Midcontinent Express Pipeline LLC (MEP) Friday asked the Federal Energy Regulatory Commission for authorization to begin service on expansion facilities associated with the 500-mile Oklahoma-to-Alabama pipeline that provides shale gas producers with greater market access.
When the new compression facilities are in operation, MEP will have 1.8 Bcf/d of capacity in Zone 1, which extends 308 miles from an interconnection with Enogex at Bennington, OK, to an interconnection with Columbia Gulf Transmission near Delhi, LA [CP09-56]. And MEP will have capacity of 1.2 Bcf/d in Zone 2, which spans about 200 miles from Delhi to Transcontinental Gas Pipe Line’s Station 85 in Butler, AL (see Daily GPI, Sept. 18, 2009).
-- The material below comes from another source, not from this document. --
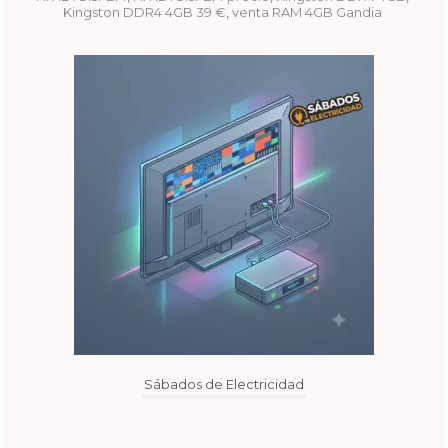
Kingston DDR4 4GB 39 €
,
venta RAM 4GB Gandia
Sábados de Electricidad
The compression expansion will boost takeaway capacity either directly or indirectly from the Barnett Shale, Woodford Shale, Fayetteville Shale, the Anadarko and Arkoma basins, and Bossier Sands.
MEP is a joint venture of Kinder Morgan Energy Partners LP (KMP) and Energy Transfer Partners LLC (ETP). The MEP expansion called for the installation of one 6,135 hp compressor unit at its Lamar Compressor Station in Lamar County, TX; the addition of 4,090 hp at the Atlanta Compressor Station in Cass County, TX; and an additional 6,135 hp compressor unit at the Vicksburg Compressor Station in Warren County, MS.
As a result of an open season in the summer of 2008, MEP said it entered into two long-term firm transportation precedent agreements with nonaffiliated shippers (Chesapeake Energy Marketing Inc. and National Fuel Marketing Co.) for the entire 300,000 Dth/d of expansion capacity.
The MEP system went into operation in August 2009, providing shale gas producers with a major route to eastern markets (see Daily GPI, Aug. 4, 2009). The $1.3 billion pipeline begins in Oklahoma, runs through Louisiana and ends at an interconnection with Transco at its Station 85 near Butler, AL.
The pipeline was built in response to the shale gas boom and to move supplies eastward to markets in Florida and the Northeast. The pipe is also seen as a way to keep supply and markets connected should Gulf of Mexico production go offline in the event of a hurricane.
KMP and ETP each own a 45% interest in MEP. MarkWest Pioneer LLC, a subsidiary of MarkWest Energy Partners LP, entered into an option agreement to acquire 10% of the equity of MEP.